Me: Recently your blog has drawn worldwide attention for your critical assessment of the Wolfe-Simon et al 2010 paper, but you have been blogging since 2006. You describe in your first post that the purpose of your blog is “to give me a semi-public place to describe the ongoing process of doing and thinking about my lab’s research. ” What draws you to participate in Open Notebook Science?
Rosie: It’s partly because I want the public to be able to see what scientific research looks like. I like the idea of a random person clicking around (say, using Blogger’s ‘Next blog’ link) and landing on my research blog. At least sometimes, they’d read enough to realize that this is a scientist writing about doing research, and they’d leave with a slightly better understanding of the process of science.

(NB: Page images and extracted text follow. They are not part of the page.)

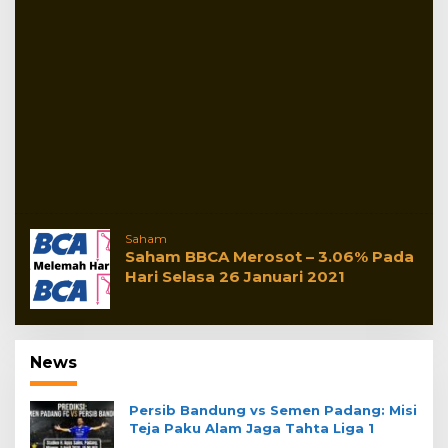
Saham
Saham BBCA Merosot – 3.06% Pada
Hari Selasa 26 Januari 2021
News
Persib Bandung vs Semen Padang: Misi
Teja Paku Alam Jaga Tahta Liga 1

My other reason for writing a research blog is that openness fosters good science. That is, I believe that the more openly we do science the better the science is going to be. One example of the benefits of open science that we now take for granted comes from back in the 1970s. When the very first DNA sequences were being determined, the National Library of Medicine made a decision to set up what became Genbank, and journals made the decision to require that authors who published DNA sequences had to deposit this data in GenBank, where other people could have access to it free of charge. This was a pivotal decision, but they could just as easily have decided that sequences should be treated as confidential information so the researchers who generated them get all the benefits. This decision to be open was responsible for all of the research that used these sequences and all of the genetic resources we have today.
Redfield R. 2009. Looking to bacteria for clues. Science. 325(5943): 946
Redfield, R. J. 2001. Do bacteria have sex? Nature Reviews Genetics 2:634-9.
Redfield, R. J. 2002. Is quorum sensing a side effect of diffusion sensing? Trends in Microbiology 10:365-370.
Redfield, R. J. 1994. Male mutation rates and the cost of sex for females. Nature 369: 145-147.